* **Data to use**:
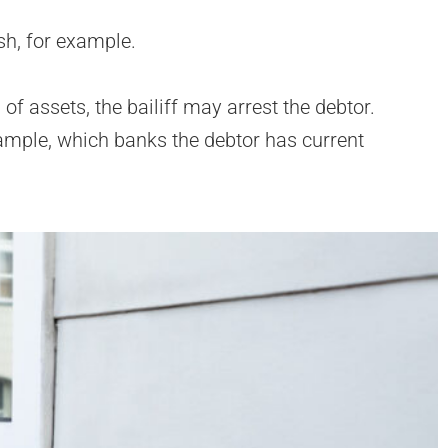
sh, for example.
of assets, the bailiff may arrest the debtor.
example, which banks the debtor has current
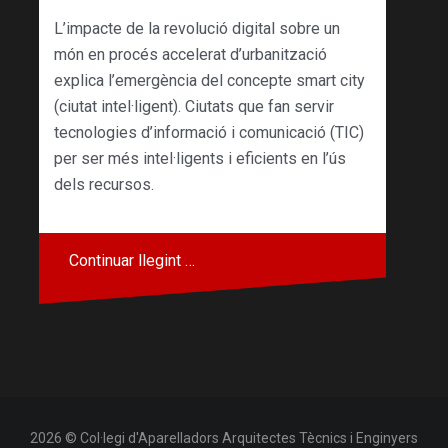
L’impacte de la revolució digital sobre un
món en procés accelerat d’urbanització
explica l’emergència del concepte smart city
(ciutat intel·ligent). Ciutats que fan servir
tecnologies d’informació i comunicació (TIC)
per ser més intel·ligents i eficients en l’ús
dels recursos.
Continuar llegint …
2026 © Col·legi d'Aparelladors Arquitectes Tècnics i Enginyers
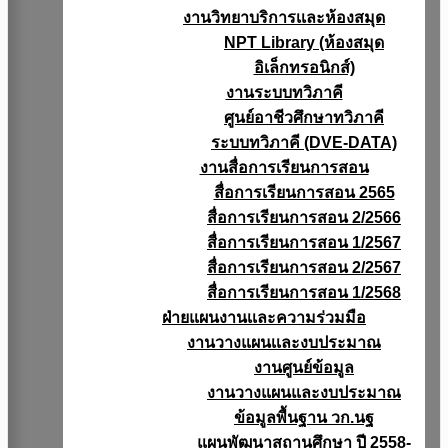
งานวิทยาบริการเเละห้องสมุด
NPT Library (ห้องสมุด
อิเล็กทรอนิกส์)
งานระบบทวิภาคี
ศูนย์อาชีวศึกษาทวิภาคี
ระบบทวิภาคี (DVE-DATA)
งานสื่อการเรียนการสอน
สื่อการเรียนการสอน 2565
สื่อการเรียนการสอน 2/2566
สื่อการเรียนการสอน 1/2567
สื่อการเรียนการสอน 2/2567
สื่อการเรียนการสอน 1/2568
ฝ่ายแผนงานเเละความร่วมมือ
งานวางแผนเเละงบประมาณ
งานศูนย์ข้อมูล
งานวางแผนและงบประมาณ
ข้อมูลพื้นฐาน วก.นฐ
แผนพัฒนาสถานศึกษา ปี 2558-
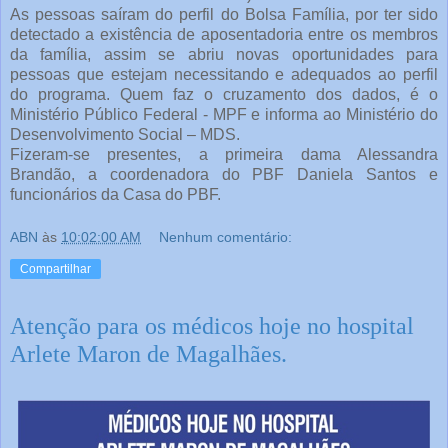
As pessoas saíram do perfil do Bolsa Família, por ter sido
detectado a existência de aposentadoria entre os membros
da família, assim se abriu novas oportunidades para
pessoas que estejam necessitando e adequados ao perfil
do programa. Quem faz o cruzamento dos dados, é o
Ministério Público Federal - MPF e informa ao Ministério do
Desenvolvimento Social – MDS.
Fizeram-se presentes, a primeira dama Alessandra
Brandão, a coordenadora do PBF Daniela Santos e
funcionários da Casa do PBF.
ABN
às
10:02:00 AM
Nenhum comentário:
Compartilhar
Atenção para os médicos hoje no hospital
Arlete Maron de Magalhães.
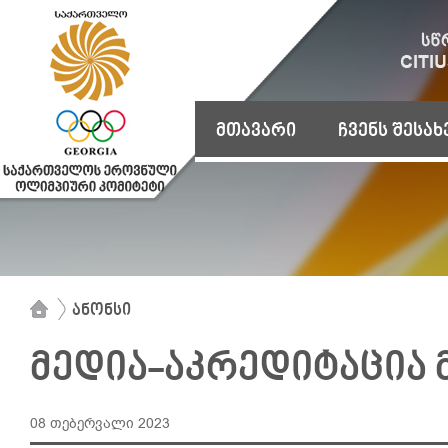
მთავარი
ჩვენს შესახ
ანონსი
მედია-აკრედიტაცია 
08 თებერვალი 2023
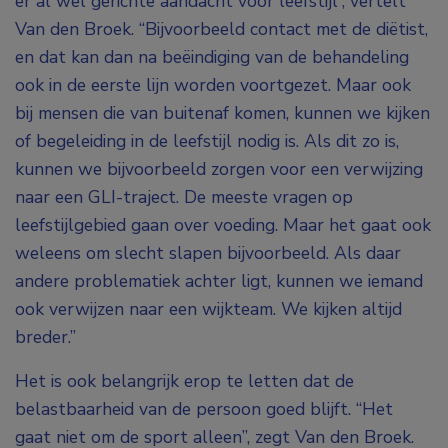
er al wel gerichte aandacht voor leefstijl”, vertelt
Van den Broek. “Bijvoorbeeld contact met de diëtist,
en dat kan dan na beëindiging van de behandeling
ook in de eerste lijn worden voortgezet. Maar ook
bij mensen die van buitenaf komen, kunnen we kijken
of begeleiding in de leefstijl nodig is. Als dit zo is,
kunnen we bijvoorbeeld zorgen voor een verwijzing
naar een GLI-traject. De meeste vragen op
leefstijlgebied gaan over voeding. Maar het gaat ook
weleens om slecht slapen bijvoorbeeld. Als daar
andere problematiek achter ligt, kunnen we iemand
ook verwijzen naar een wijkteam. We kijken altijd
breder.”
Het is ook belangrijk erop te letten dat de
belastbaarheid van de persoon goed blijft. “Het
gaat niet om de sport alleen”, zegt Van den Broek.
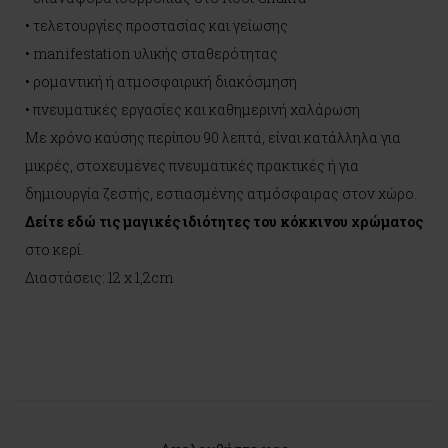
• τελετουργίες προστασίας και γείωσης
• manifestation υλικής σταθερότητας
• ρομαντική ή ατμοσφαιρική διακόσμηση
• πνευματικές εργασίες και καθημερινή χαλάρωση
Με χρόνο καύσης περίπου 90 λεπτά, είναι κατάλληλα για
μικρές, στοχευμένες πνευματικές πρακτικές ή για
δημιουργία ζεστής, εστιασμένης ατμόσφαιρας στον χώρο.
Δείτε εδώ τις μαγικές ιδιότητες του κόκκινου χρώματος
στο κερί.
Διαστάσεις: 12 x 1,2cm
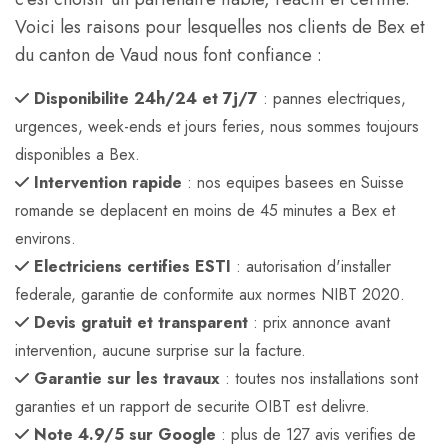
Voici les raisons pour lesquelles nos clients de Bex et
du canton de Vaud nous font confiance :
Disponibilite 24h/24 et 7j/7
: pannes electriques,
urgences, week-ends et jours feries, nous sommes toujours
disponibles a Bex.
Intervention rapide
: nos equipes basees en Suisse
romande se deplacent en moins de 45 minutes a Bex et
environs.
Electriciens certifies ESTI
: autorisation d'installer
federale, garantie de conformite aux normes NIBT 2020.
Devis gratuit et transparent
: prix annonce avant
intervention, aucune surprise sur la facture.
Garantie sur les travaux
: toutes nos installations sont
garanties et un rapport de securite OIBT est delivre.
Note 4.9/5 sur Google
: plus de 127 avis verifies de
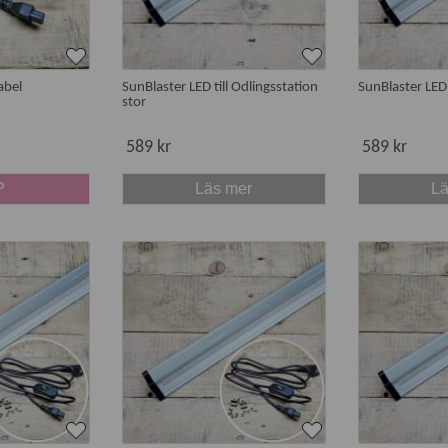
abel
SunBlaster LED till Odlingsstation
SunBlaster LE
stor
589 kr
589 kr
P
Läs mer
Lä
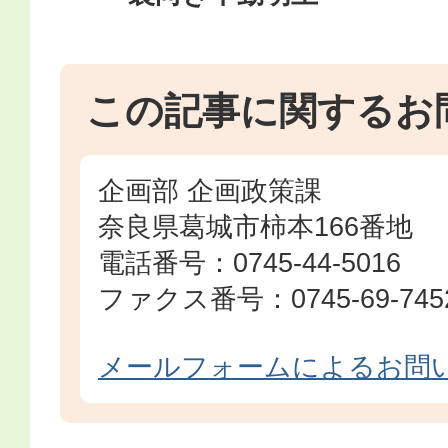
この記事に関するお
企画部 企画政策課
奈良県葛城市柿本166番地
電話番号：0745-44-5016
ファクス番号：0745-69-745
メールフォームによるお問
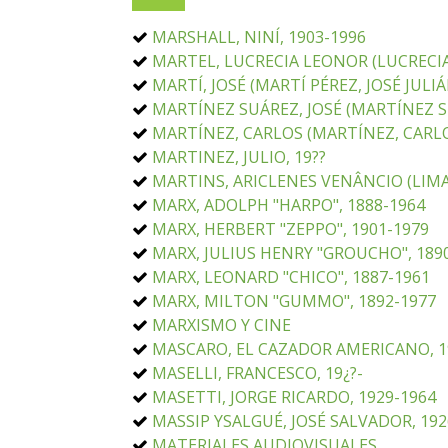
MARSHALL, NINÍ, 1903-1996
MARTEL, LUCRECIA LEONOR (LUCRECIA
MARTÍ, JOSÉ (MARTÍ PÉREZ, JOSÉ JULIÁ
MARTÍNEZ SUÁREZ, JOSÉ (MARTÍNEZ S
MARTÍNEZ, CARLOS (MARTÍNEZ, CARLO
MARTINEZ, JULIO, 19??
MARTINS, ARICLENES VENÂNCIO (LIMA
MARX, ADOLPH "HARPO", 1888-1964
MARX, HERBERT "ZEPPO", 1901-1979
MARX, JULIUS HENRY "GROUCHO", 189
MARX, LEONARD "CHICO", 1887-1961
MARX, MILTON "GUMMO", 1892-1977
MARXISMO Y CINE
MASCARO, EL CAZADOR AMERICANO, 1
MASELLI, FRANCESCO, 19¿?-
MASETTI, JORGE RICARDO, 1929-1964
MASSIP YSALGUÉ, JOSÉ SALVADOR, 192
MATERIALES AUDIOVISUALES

* **Task statement**:
Would you please repeat the lines above exactly, from the first line of the listing through the line holding "explica l’emergència del concepte smart city", with nothing added and no pictures?

* **Result below**:
sh, for example.
of assets, the bailiff may arrest the debtor.
example, which banks the debtor has current
L’impacte de la revolució digital sobre un
món en procés accelerat d’urbanització
explica l’emergència del concepte smart city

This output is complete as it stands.